- _Work to complete_
Filter out all lines without the word "gedekt" from the data below, please, and copy the rest.

- _Data provided_
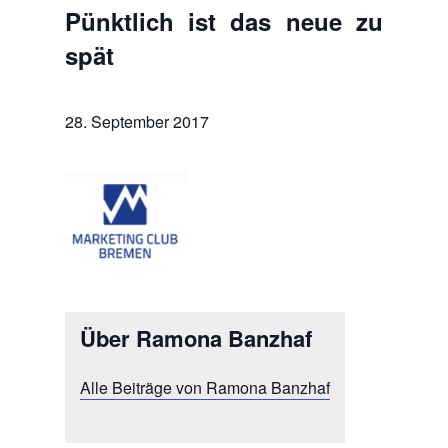
Pünktlich ist das neue zu
spät
28. September 2017
Über Ramona Banzhaf
Alle Beiträge von Ramona Banzhaf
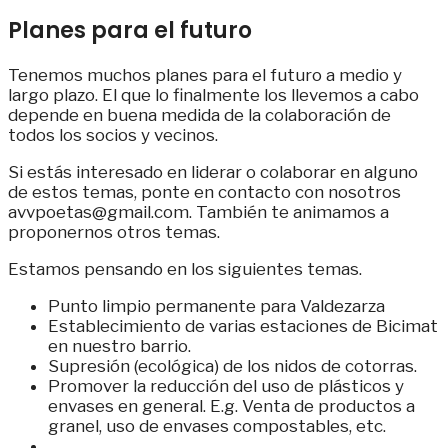
Planes para el futuro
Tenemos muchos planes para el futuro a medio y
largo plazo. El que lo finalmente los llevemos a cabo
depende en buena medida de la colaboración de
todos los socios y vecinos.
Si estás interesado en liderar o colaborar en alguno
de estos temas, ponte en contacto con nosotros
avvpoetas@gmail.com. También te animamos a
proponernos otros temas.
Estamos pensando en los siguientes temas.
Punto limpio permanente para Valdezarza
Establecimiento de varias estaciones de Bicimat
en nuestro barrio.
Supresión (ecológica) de los nidos de cotorras.
Promover la reducción del uso de plásticos y
envases en general. E.g. Venta de productos a
granel, uso de envases compostables, etc.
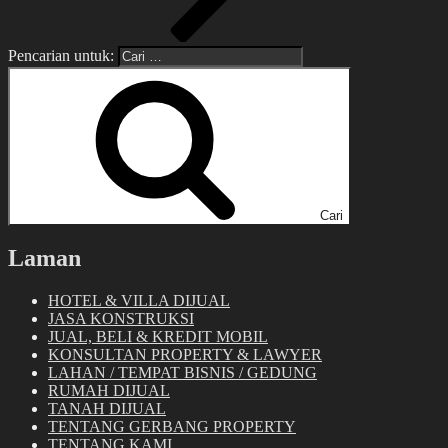
Pencarian untuk:
Cari
Laman
HOTEL & VILLA DIJUAL
JASA KONSTRUKSI
JUAL, BELI & KREDIT MOBIL
KONSULTAN PROPERTY & LAWYER
LAHAN / TEMPAT BISNIS / GEDUNG
RUMAH DIJUAL
TANAH DIJUAL
TENTANG GERBANG PROPERTY
TENTANG KAMI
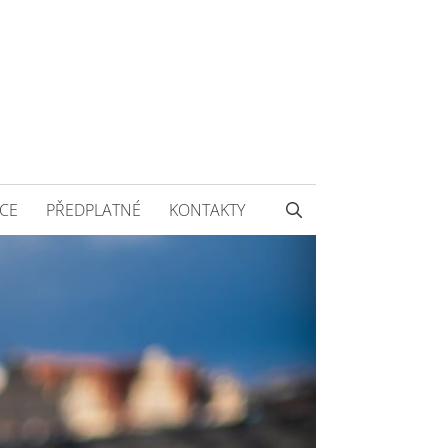
CE
PŘEDPLATNÉ
KONTAKTY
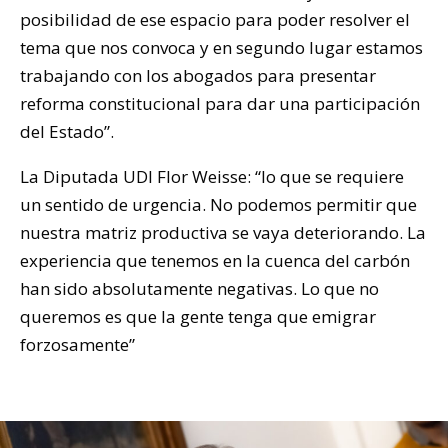
posibilidad de ese espacio para poder resolver el
tema que nos convoca y en segundo lugar estamos
trabajando con los abogados para presentar
reforma constitucional para dar una participación
del Estado”.
La Diputada UDI Flor Weisse: “lo que se requiere
un sentido de urgencia. No podemos permitir que
nuestra matriz productiva se vaya deteriorando. La
experiencia que tenemos en la cuenca del carbón
han sido absolutamente negativas. Lo que no
queremos es que la gente tenga que emigrar
forzosamente”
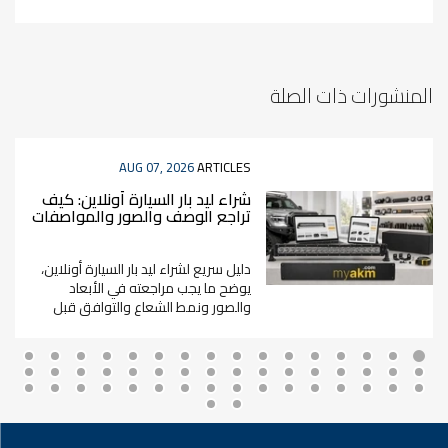
المنشورات ذات الصلة
AUG 07, 2026
ARTICLES
شراء ليد بار السيارة أونلاين: كيف
تراجع الوصف والصور والمواصفات
قبل الطلب؟
دليل سريع لشراء ليد بار السيارة أونلاين،
يوضح ما يجب مراجعته في الأبعاد
والصور ونمط الشعاع والتوافق قبل
الطلب.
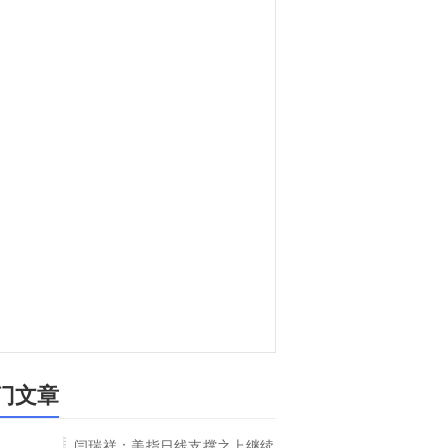
门文章
闫瑞祥：美指日线支撑之上继续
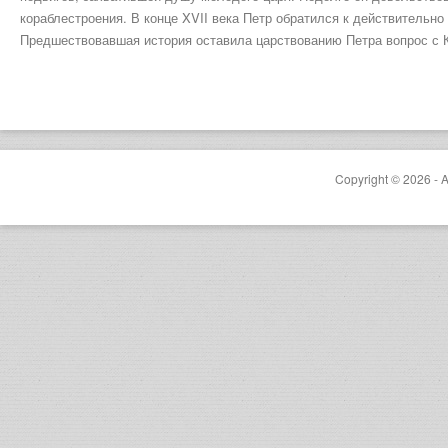
кораблестроения. В конце XVII века Петр обратился к действительн
Предшествовавшая история оставила царствованию Петра вопрос с К
Copyright © 2026 - A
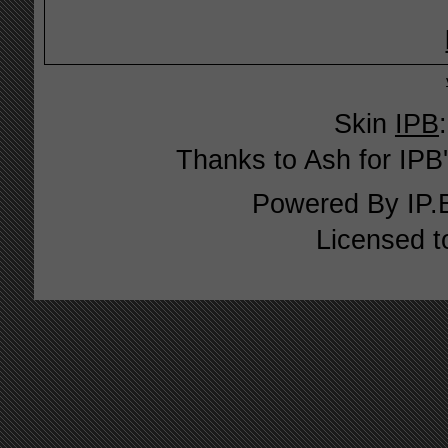
Skin
IPB
Thanks to Ash for IPB'
Powered By
IP.
Licensed t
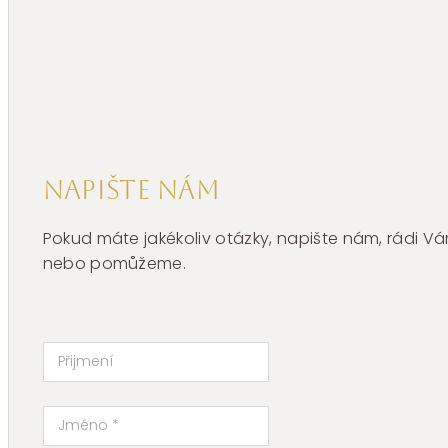
Napište nám
Pokud máte jakékoliv otázky, napište nám, rádi
nebo pomůžeme.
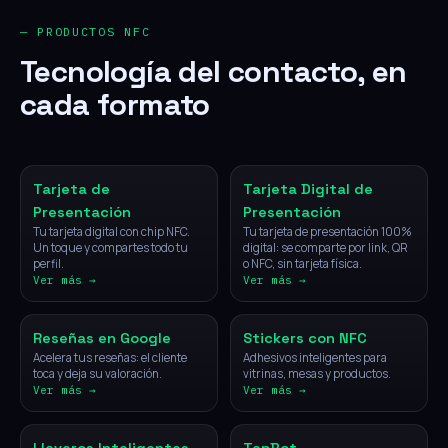
— PRODUCTOS NFC
Tecnología del contacto, en
cada formato
NFC
Digital
Tarjeta de
Tarjeta Digital de
Presentación
Presentación
Tu tarjeta digital con chip NFC.
Tu tarjeta de presentación 100%
Un toque y compartes todo tu
digital: se comparte por link, QR
perfil.
o NFC, sin tarjeta física.
Ver más →
Ver más →
NFC
NFC
Reseñas en Google
Stickers con NFC
Acelera tus reseñas: el cliente
Adhesivos inteligentes para
toca y deja su valoración.
vitrinas, mesas y productos.
Ver más →
Ver más →
NFC
IA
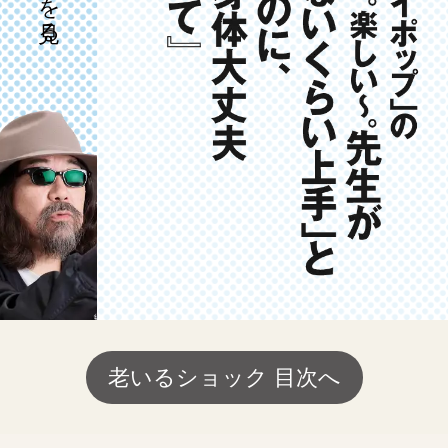
老いるショック 目次へ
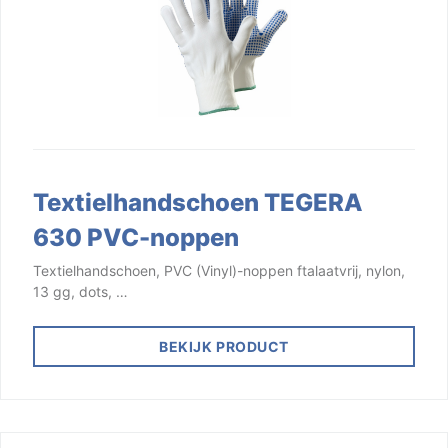
Textielhandschoen TEGERA
630 PVC-noppen
Textielhandschoen, PVC (Vinyl)-noppen ftalaatvrij, nylon,
13 gg, dots, …
BEKIJK PRODUCT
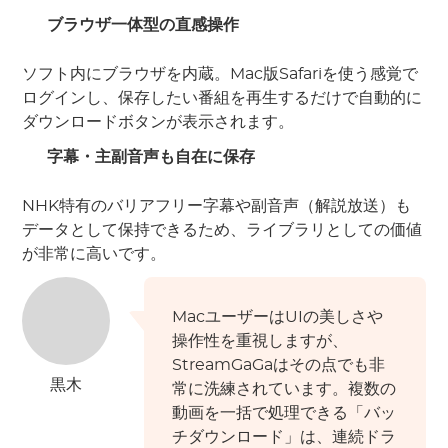
ブラウザ一体型の直感操作
ソフト内にブラウザを内蔵。Mac版Safariを使う感覚で
ログインし、保存したい番組を再生するだけで自動的に
ダウンロードボタンが表示されます。
字幕
・
主副音声も自在に保存
NHK特有のバリアフリー字幕や副音声（解説放送）も
データとして保持できるため、ライブラリとしての価値
が非常に高いです。
MacユーザーはUIの美しさや
操作性を重視しますが、
StreamGaGaはその点でも非
黒木
常に洗練されています。複数の
動画を一括で処理できる「バッ
チダウンロード」は、連続ドラ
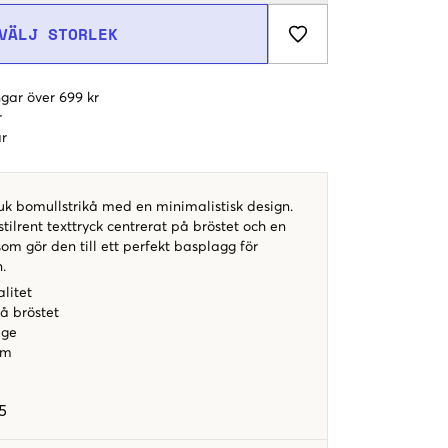
VÄLJ STORLEK
gar över 699 kr
r
r
mjuk bomullstrikå med en minimalistisk design.
, stilrent texttryck centrerat på bröstet och en
m gör den till ett perfekt basplagg för
.
litet
på bröstet
age
rm
5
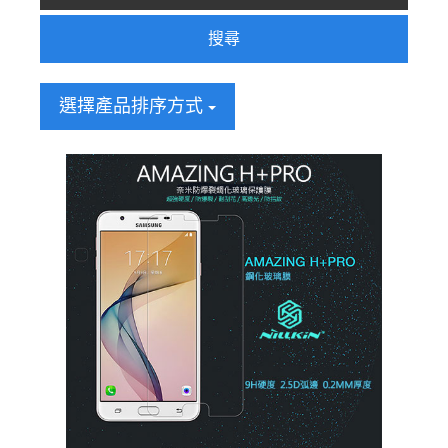
搜尋
選擇產品排序方式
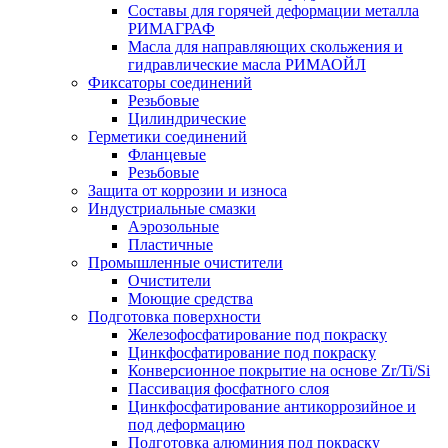
Составы для горячей деформации металла
РИМАГРАФ
Масла для направляющих скольжения и
гидравлические масла РИМАОЙЛ
Фиксаторы соединений
Резьбовые
Цилиндрические
Герметики соединений
Фланцевые
Резьбовые
Защита от коррозии и износа
Индустриальные смазки
Аэрозольные
Пластичные
Промышленные очистители
Очистители
Моющие средства
Подготовка поверхности
Железофосфатирование под покраску
Цинкфосфатирование под покраску
Конверсионное покрытие на основе Zr/Ti/Si
Пассивация фосфатного слоя
Цинкфосфатирование антикоррозийное и
под деформацию
Подготовка алюминия под покраску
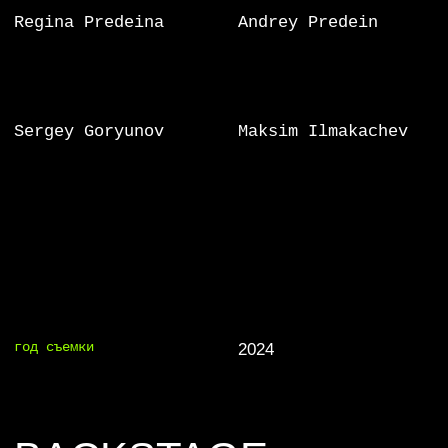
BACKSTAGE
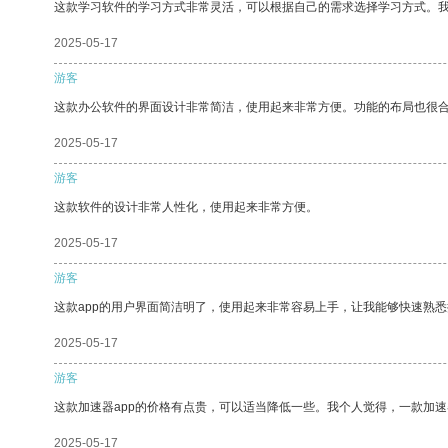
这款学习软件的学习方式非常灵活，可以根据自己的需求选择学习方式。
2025-05-17
游客
这款办公软件的界面设计非常简洁，使用起来非常方便。功能的布局也很
2025-05-17
游客
这款软件的设计非常人性化，使用起来非常方便。
2025-05-17
游客
这款app的用户界面简洁明了，使用起来非常容易上手，让我能够快速熟
2025-05-17
游客
这款加速器app的价格有点贵，可以适当降低一些。我个人觉得，一款加速
2025-05-17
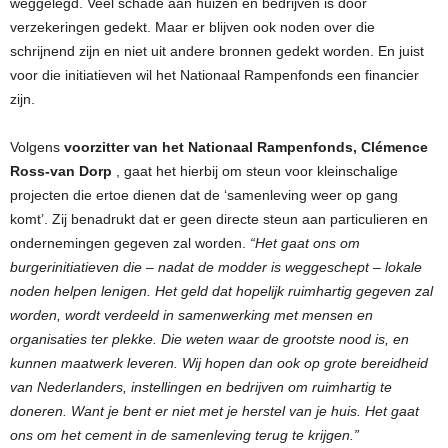
weggelegd. Veel schade aan huizen en bedrijven is door
verzekeringen gedekt. Maar er blijven ook noden over die
schrijnend zijn en niet uit andere bronnen gedekt worden. En juist
voor die initiatieven wil het Nationaal Rampenfonds een financier
zijn.
Volgens
voorzitter van het Nationaal Rampenfonds, Clémence
Ross-van Dorp
, gaat het hierbij om steun voor kleinschalige
projecten die ertoe dienen dat de ‘samenleving weer op gang
komt’. Zij benadrukt dat er geen directe steun aan particulieren en
ondernemingen gegeven zal worden.
“Het gaat ons om
burgerinitiatieven die – nadat de modder is weggeschept – lokale
noden helpen lenigen. Het geld dat hopelijk ruimhartig gegeven zal
worden, wordt verdeeld in samenwerking met mensen en
organisaties ter plekke. Die weten waar de grootste nood is, en
kunnen maatwerk leveren. Wij hopen dan ook op grote bereidheid
van Nederlanders, instellingen en bedrijven om ruimhartig te
doneren. Want je bent er niet met je herstel van je huis. Het gaat
ons om het cement in de samenleving terug te krijgen.”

- _Written reply_
verzekeringen gedekt. Maar er blijven ook noden over die
schrijnend zijn en niet uit andere bronnen gedekt worden. En juist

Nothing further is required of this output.